Before Explainable ML, a market researcher would be laughed off the stage if they presented a machine learning model as insight. How long until they are laughed off because they don't have ML?

Were my six-year-old self to stumble across a new swear word, my mother would threaten to put mustard on my tongue. This sent me screaming around the house , my little arms flailing in terror. Silly as it seems now, I have levelled the same at my own students, should they suggest that correlation implies causation. To a statistician, there are few ideas more profane.

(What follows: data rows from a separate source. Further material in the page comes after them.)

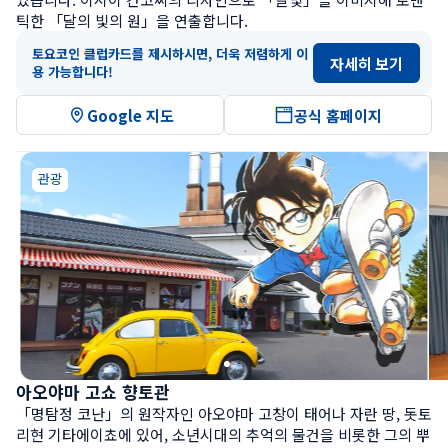
틱한 「달의 빛의 원」을 연출합니다.
토요코인 클럽카드를 제시하시면, 더욱 저렴하게 이
자세히 보기
용 가능합니다!
Google 지도
공식 홈페이지
관광
아오야마 고쇼 향토관
「명탐정 코난」의 원작자인 아오야마 고창이 태어나 자란 땅, 돗토
리현 기타에이쵸에 있어, 소년시대의 추억의 물건을 비롯한 그의 뿌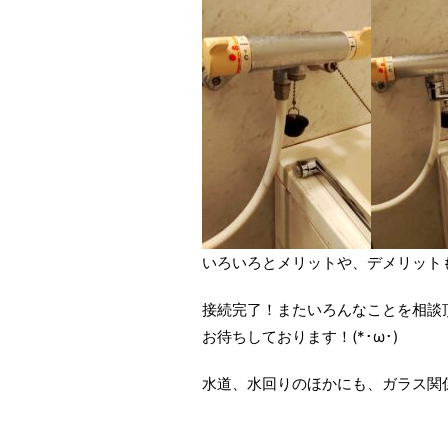
いろいろとメリットや、デメリットも
接続完了！またいろんなことを相談
お待ちしております！(*･ω･)
水道、水回りのほかにも、ガラス関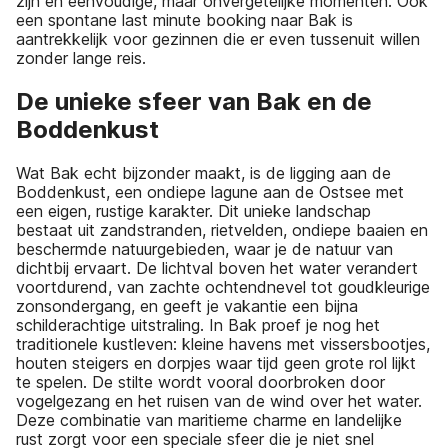
zijn en eenvoudige, maar onvergetelijke momenten. Ook
een spontane last minute booking naar Bak is
aantrekkelijk voor gezinnen die er even tussenuit willen
zonder lange reis.
De unieke sfeer van Bak en de
Boddenkust
Wat Bak echt bijzonder maakt, is de ligging aan de
Boddenkust, een ondiepe lagune aan de Ostsee met
een eigen, rustige karakter. Dit unieke landschap
bestaat uit zandstranden, rietvelden, ondiepe baaien en
beschermde natuurgebieden, waar je de natuur van
dichtbij ervaart. De lichtval boven het water verandert
voortdurend, van zachte ochtendnevel tot goudkleurige
zonsondergang, en geeft je vakantie een bijna
schilderachtige uitstraling. In Bak proef je nog het
traditionele kustleven: kleine havens met vissersbootjes,
houten steigers en dorpjes waar tijd geen grote rol lijkt
te spelen. De stilte wordt vooral doorbroken door
vogelgezang en het ruisen van de wind over het water.
Deze combinatie van maritieme charme en landelijke
rust zorgt voor een speciale sfeer die je niet snel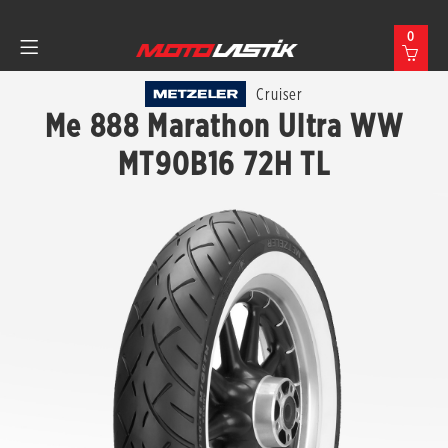
0
Cruiser
Me 888 Marathon Ultra WW
MT90B16 72H TL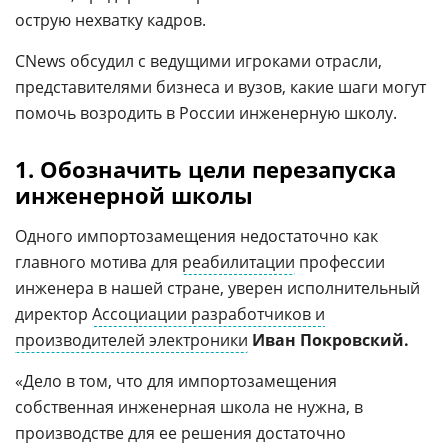
острую нехватку кадров.
CNews обсудил с ведущими игроками отрасли,
представителями бизнеса и вузов, какие шаги могут
помочь возродить в России инженерную школу.
1. Обозначить цели перезапуска
инженерной школы
Одного импортозамещения недостаточно как
главного мотива для
реабилитации
профессии
инженера в нашей стране, уверен исполнительный
директор
Ассоциации разработчиков и
производителей электроники
Иван Покровский.
«Дело в том, что для импортозамещения
собственная инженерная школа не нужна, в
производстве для ее решения достаточно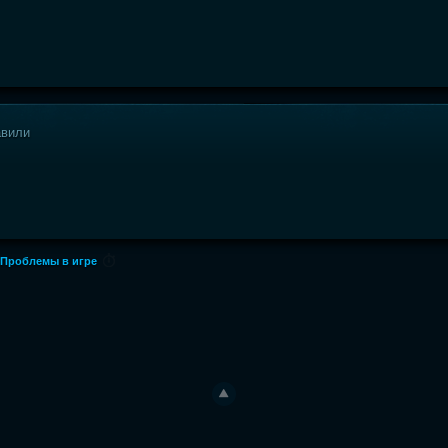
авили
m
Проблемы в игре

Interpreting data in this way means that you live in a world where ice-cream causes drowning and washing your car causes it to rain. In reality, we buy ice-cream and swim at the same time of year and, sometimes, it rains. No matter how intuitive or consistent correlations appear, they are invitations to overestimate, to claim insight where there is none or misinterpret reality entirely.

As humans, we naturally want to think in these terms, and as researchers, we want to explain why things happen. So, what does it mean to cause something? Philosophy lends us a useful trick – the study of counterfactuals. The counterfactual framework of causal inference assumes that an individual can have many causal states with more than one potential outcome at a time. The difference between what might have happened and what actually happened is inferred to be the cause. Simple enough, right? No. Not really.

For example, can we prove our sponsorship campaign causes sales to increase? To isolate causality, we need enough information to answer some ‘What happens if…?’ questions about both the customer and campaign.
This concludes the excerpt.